I was looking for sights along the direct route.  It appears from Mapquest and Google maps, that that route goes by a number of national parks.  I expect we will need to take a couple of days each way, and that is fine.  I figure once I am out that way, I'd like to see Las Vegas as well.  Could you suggest good accomodations along that route?

Chris


----------



## BSQ (Jan 11, 2008)

it's been a looooooooong time since I've driven this entire route ... but on 395 Mammoth Lake, June Lake, Convict Lake all are gorgeous any season.  In Mammoth there used to be a sign directing you to the San Andreas Fault. They've since taken the sign down, but I can say yup, I've stood IN the San Andreas Fault Line.  Pretty cool actually. (stupid too since it was 2 days after a pretty good sized quake).

The town of Bishop I think is very quaint, and Schat's Bakkey is a necessary stop for us.  Sheephearder's Bread. mmmmmmm.


----------



## tiger1210 (Jan 11, 2008)

This is a nice drive, but sometimes dangerous in places for the narrow roads. Also, on 395 the police are everywhere so watch your speed thru the small towns. When it says 25, go 25!


----------



## DeniseM (Jan 11, 2008)

cissy said:


> Hi Denise,
> 
> I was looking for sights along the direct route.  It appears from Mapquest and Google maps, that that route goes by a number of national parks.  I expect we will need to take a couple of days each way, and that is fine.  I figure once I am out that way, I'd like to see Las Vegas as well.  Could you suggest good accomodations along that route?
> 
> Chris



I would stick with the mountain parks - in August and early September, Las Vegas will be a cozy 110 degrees - you won't want to be outside.  Some of the southern part of your drive may be that hot too.  

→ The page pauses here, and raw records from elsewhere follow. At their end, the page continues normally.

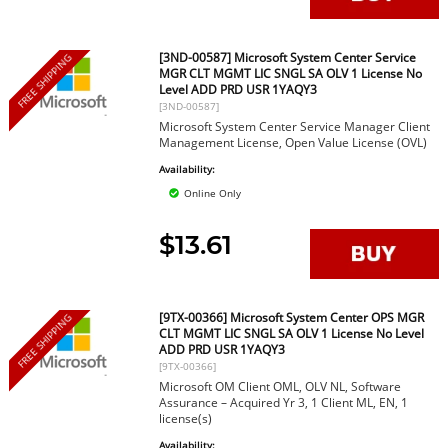
[3ND-00587] Microsoft System Center Service
FREE SHIPPING
MGR CLT MGMT LIC SNGL SA OLV 1 License No
Level ADD PRD USR 1YAQY3
[3ND-00587]
Microsoft System Center Service Manager Client
Management License, Open Value License (OVL)
Availability:
Online Only
$13.61
[9TX-00366] Microsoft System Center OPS MGR
FREE SHIPPING
CLT MGMT LIC SNGL SA OLV 1 License No Level
ADD PRD USR 1YAQY3
[9TX-00366]
Microsoft OM Client OML, OLV NL, Software
Assurance – Acquired Yr 3, 1 Client ML, EN, 1
license(s)
Availability:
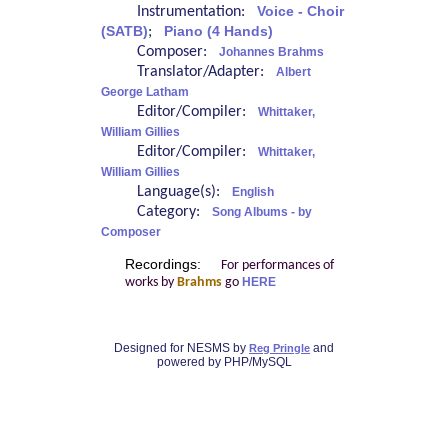
Instrumentation:
Voice - Choir
(SATB)
;
Piano (4 Hands)
Composer:
Johannes Brahms
Translator/Adapter:
Albert
George Latham
Editor/Compiler:
Whittaker,
William Gillies
Editor/Compiler:
Whittaker,
William Gillies
Language(s):
English
Category:
Song Albums - by
Composer
Recordings:
For performances of
works by
Brahms
go
HERE
Designed for NESMS by
and
Reg Pringle
powered by PHP/MySQL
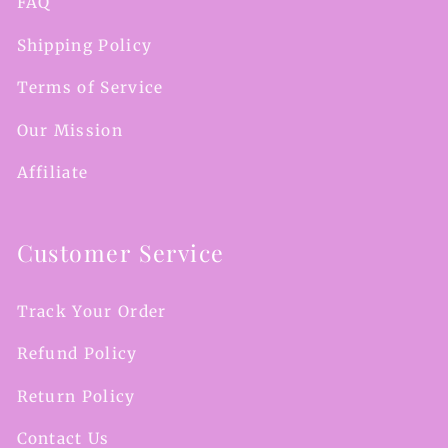
FAQ
Shipping Policy
Terms of Service
Our Mission
Affiliate
Customer Service
Track Your Order
Refund Policy
Return Policy
Contact Us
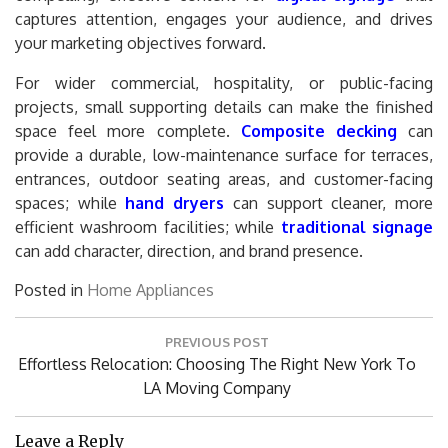
captures attention, engages your audience, and drives
your marketing objectives forward.
For wider commercial, hospitality, or public-facing
projects, small supporting details can make the finished
space feel more complete.
Composite decking
can
provide a durable, low-maintenance surface for terraces,
entrances, outdoor seating areas, and customer-facing
spaces; while
hand dryers
can support cleaner, more
efficient washroom facilities; while
traditional signage
can add character, direction, and brand presence.
Posted in
Home Appliances
Post
PREVIOUS POST
navigation
Previous
Effortless Relocation: Choosing The Right New York To
Post:
LA Moving Company
Leave a Reply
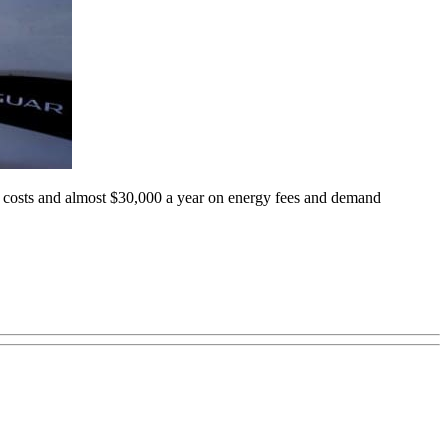
on costs and almost $30,000 a year on energy fees and demand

With such little time, I think I would drive straight through to Yosemite from LA (5+ hours) stay in the park (make reservations NOW) , and spend the rest of the day exploring Yosemite and then head for Tahoe in the morning. (4+ hours)  You really don't have time to do much more.


----------



## T_R_Oglodyte (Jan 11, 2008)

BSQ said:


> it's been a looooooooong time since I've driven this entire route ... but on 395 Mammoth Lake, June Lake, Convict Lake all are gorgeous any season.  In Mammoth there used to be a sign directing you to the San Andreas Fault. They've since taken the sign down, but I can say yup, I've stood IN the San Andreas Fault Line.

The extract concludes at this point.